Engineering

Context Engineering and Chunking

The information you give a model is as engineered as the instruction you write

Learning Objectives

By the end of this module you will be able to:

  • Select an appropriate chunking strategy for a given content type and retrieval task.
  • Explain position bias in long-context windows and structure prompts to mitigate it.
  • Compare recursive and hierarchical retrieval approaches on cost, context quality, and implementation complexity.
  • Apply decomposition and expert chunking principles to organize context for multi-step prompts.

Core Concepts

Context is half the prompt

When engineers think about prompts, they tend to focus on the instruction side: the system prompt, the task wording, the output format. But the retrieved or injected context that accompanies those instructions is equally load-bearing. Garbage in, garbage out applies just as much to the documents you surface as to the directions you write.

Context engineering is the practice of deciding what information to supply to a model, how to segment it, and where to place it. The decisions compound: a wrong chunking strategy can render good retrieval useless; correct retrieval placed in the wrong position can be ignored anyway.

Chunking: the unit-of-retrieval problem

Chunking is text segmentation — splitting source documents into retrievable units before they enter a vector store or are injected into a prompt.

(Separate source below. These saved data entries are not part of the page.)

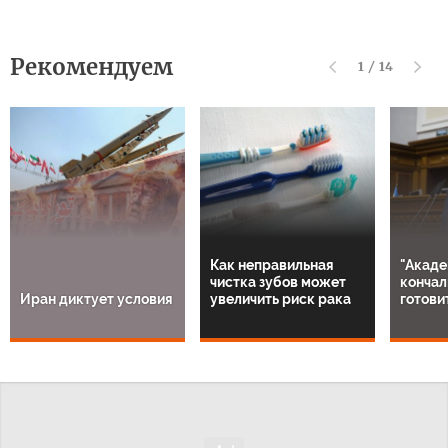
Рекомендуем
1
/
14
Как неправильная
"Акаде
чистка зубов может
кончал
Иран диктует условия
увеличить риск рака
готови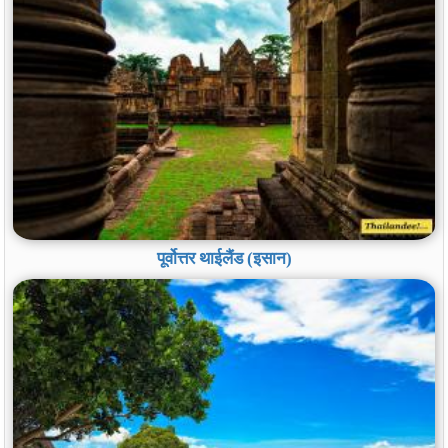
पूर्वोत्तर थाईलैंड (इसान)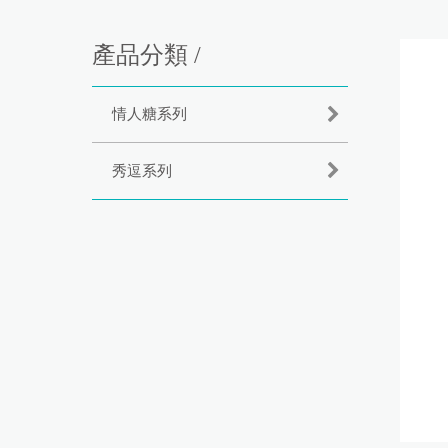
產品分類 /
情人糖系列
秀逗系列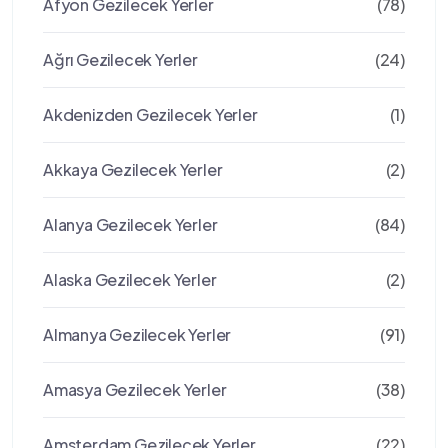
Afyon Gezilecek Yerler
(78)
Ağrı Gezilecek Yerler
(24)
Akdenizden Gezilecek Yerler
(1)
Akkaya Gezilecek Yerler
(2)
Alanya Gezilecek Yerler
(84)
Alaska Gezilecek Yerler
(2)
Almanya Gezilecek Yerler
(91)
Amasya Gezilecek Yerler
(38)
Amsterdam Gezilecek Yerler
(22)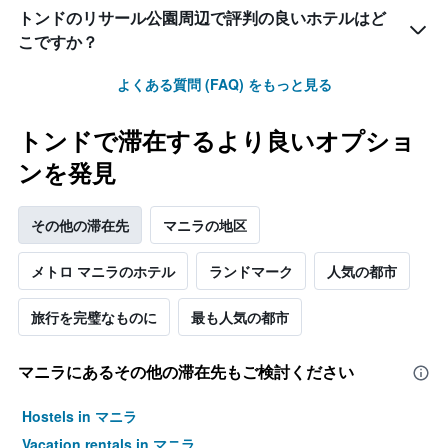
本
トンドのリサール公園周辺で評判の良いホテルはど
は、
こですか？
客
室
よくある質問 (FAQ) をもっと見る
の
平
均
トンドで滞在するより良いオプショ
料
金
ンを発見
を
表
し
その他の滞在先
マニラの地区
て
い
メトロ マニラのホテル
ランドマーク
人気の都市
ま
す
旅行を完璧なものに
最も人気の都市
マニラ​にあるその他の滞在先もご検討ください
Hostels in マニラ
Vacation rentals in マニラ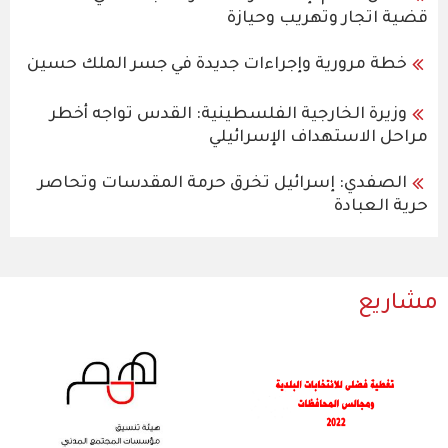
قضية اتجار وتهريب وحيازة
خطة مرورية وإجراءات جديدة في جسر الملك حسين
وزيرة الخارجية الفلسطينية: القدس تواجه أخطر
مراحل الاستهداف الإسرائيلي
الصفدي: إسرائيل تخرق حرمة المقدسات وتحاصر
حرية العبادة
مشاريع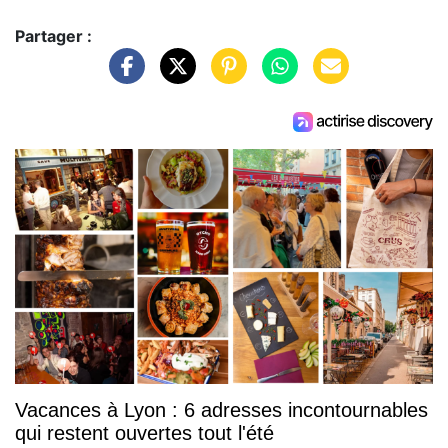
Partager :
Vacances à Lyon : 6 adresses incontournables
qui restent ouvertes tout l'été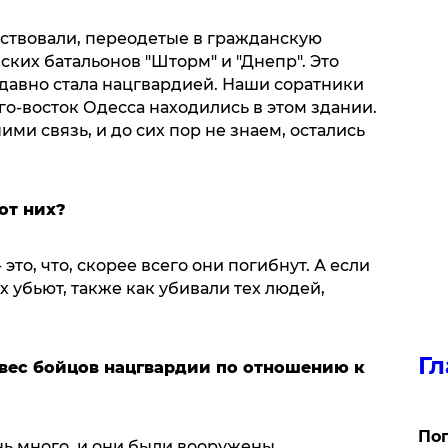
тствовали, переодетые в гражданскую
ких батальонов "Шторм" и "Днепр". Это
едавно стала нацгвардией. Наши соратники
о-восток Одесса находились в этом здании.
ми связь, и до сих пор не знаем, остались
от них?
 это, что, скорее всего они погибнут. А если
их убьют, также как убивали тех людей,
Гл
евес бойцов нацгвардии по отношению к
Поп
нь много, и они были вооружены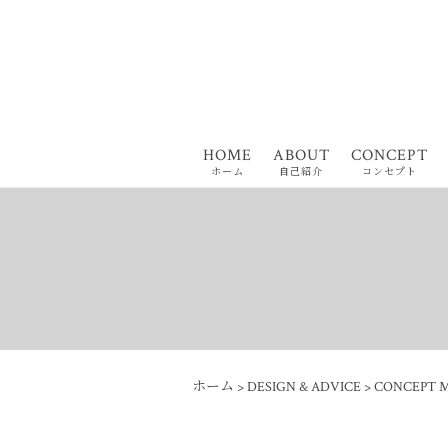
HOME
ABOUT
CONCEPT
ホーム
自己紹介
コンセプト
ホーム
>
DESIGN & ADVICE
>
CONCEPT 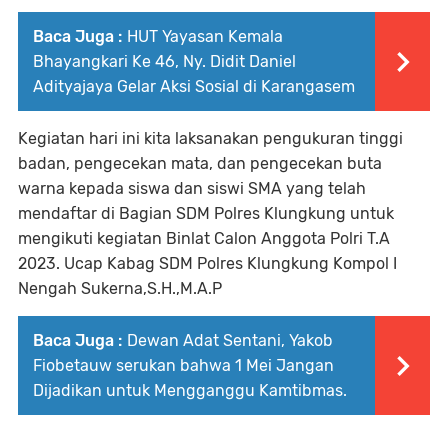
Baca Juga :
HUT Yayasan Kemala
Bhayangkari Ke 46, Ny. Didit Daniel
Adityajaya Gelar Aksi Sosial di Karangasem
Kegiatan hari ini kita laksanakan pengukuran tinggi
badan, pengecekan mata, dan pengecekan buta
warna kepada siswa dan siswi SMA yang telah
mendaftar di Bagian SDM Polres Klungkung untuk
mengikuti kegiatan Binlat Calon Anggota Polri T.A
2023. Ucap Kabag SDM Polres Klungkung Kompol I
Nengah Sukerna,S.H.,M.A.P
Baca Juga :
Dewan Adat Sentani, Yakob
Fiobetauw serukan bahwa 1 Mei Jangan
Dijadikan untuk Mengganggu Kamtibmas.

The core tension is between two competing goods:

  • Retrieval precision: smaller units match queries more cleanly.
  • Generation quality: the model needs enough surrounding context to reason correctly.

Research on small chunks makes this concrete. Semantic chunking frequently produces fragments averaging 43 tokens. Those fragments retrieve accurately, but at generation time the LLM lacks the context to synthesise cross-paragraph reasoning — producing the paradox of high recall and wrong answers. In one benchmark, semantic chunking achieved higher retrieval recall but only 54% overall accuracy versus 69% for recursive chunking.

The working memory analogy

Humans group information into meaningful units to overcome strict working-memory limits. Models have a structural version of the same constraint — but applied to position, not just capacity.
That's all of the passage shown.